Task item
Using the listing below, output only the lines from the one that contains "authentic movement" through the one that contains "Performance Hull: Hyper-Lift®", inclusive, exactly as given and without images.
Information given START
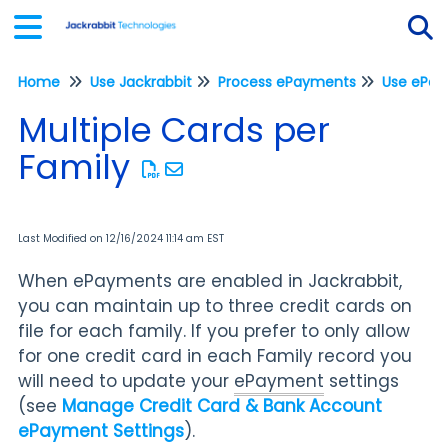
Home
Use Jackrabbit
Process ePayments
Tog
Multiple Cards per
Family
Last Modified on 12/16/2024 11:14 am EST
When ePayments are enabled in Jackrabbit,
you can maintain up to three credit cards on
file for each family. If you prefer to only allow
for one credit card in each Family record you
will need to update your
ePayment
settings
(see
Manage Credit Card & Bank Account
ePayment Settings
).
Information given END
Information given START
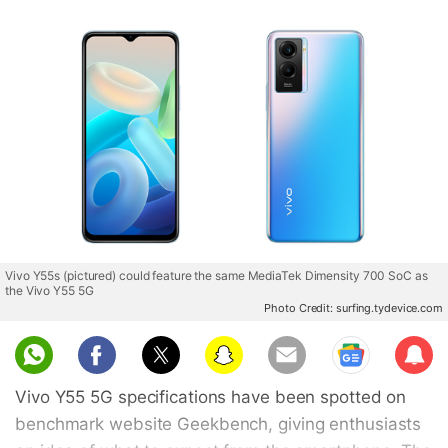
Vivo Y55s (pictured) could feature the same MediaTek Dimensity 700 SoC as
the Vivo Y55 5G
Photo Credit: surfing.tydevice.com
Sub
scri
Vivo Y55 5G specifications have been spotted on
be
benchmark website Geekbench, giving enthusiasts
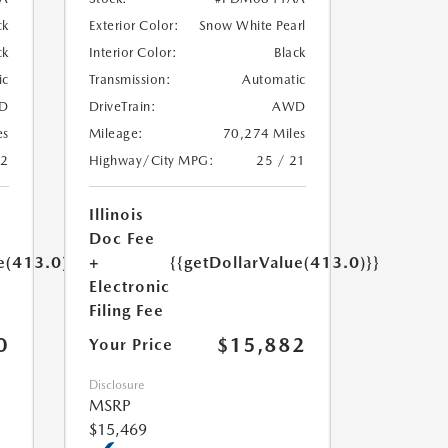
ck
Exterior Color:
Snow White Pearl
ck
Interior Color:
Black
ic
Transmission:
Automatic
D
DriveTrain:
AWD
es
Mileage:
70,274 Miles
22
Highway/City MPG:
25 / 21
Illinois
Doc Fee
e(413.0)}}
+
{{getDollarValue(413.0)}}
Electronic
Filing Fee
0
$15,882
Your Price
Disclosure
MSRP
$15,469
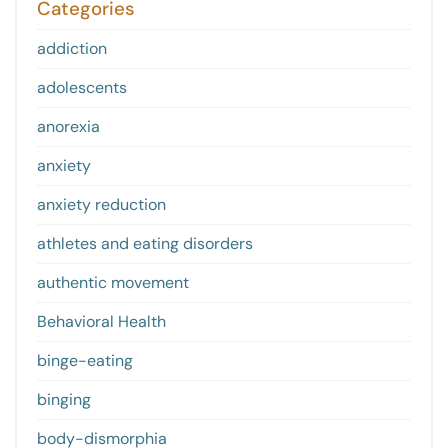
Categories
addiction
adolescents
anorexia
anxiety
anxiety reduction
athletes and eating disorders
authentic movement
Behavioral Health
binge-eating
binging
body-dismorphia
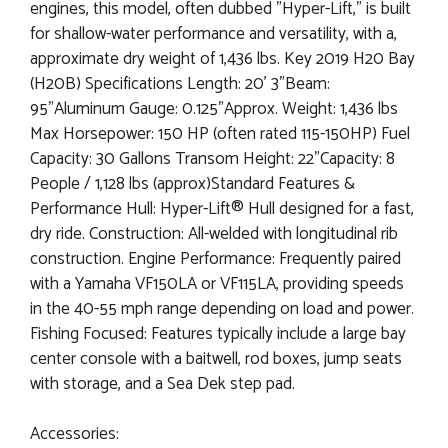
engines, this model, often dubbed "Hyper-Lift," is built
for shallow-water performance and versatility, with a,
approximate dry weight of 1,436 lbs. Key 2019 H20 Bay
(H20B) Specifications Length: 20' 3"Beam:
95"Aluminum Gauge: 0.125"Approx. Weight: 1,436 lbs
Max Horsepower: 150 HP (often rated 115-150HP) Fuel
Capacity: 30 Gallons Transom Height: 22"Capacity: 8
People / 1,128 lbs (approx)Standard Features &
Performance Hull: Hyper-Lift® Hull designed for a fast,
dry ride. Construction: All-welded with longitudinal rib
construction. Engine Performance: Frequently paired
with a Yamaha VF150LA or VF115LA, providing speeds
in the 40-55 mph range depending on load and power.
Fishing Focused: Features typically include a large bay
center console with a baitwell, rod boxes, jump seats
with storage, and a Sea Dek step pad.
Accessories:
Information given END
Answer space
authentic movement
Behavioral Health
binge-eating
binging
body-dismorphia
engines, this model, often dubbed "Hyper-Lift," is built
for shallow-water performance and versatility, with a,
approximate dry weight of 1,436 lbs. Key 2019 H20 Bay
(H20B) Specifications Length: 20' 3"Beam:
95"Aluminum Gauge: 0.125"Approx. Weight: 1,436 lbs
Max Horsepower: 150 HP (often rated 115-150HP) Fuel
Capacity: 30 Gallons Transom Height: 22"Capacity: 8
People / 1,128 lbs (approx)Standard Features &
Performance Hull: Hyper-Lift® Hull designed for a fast,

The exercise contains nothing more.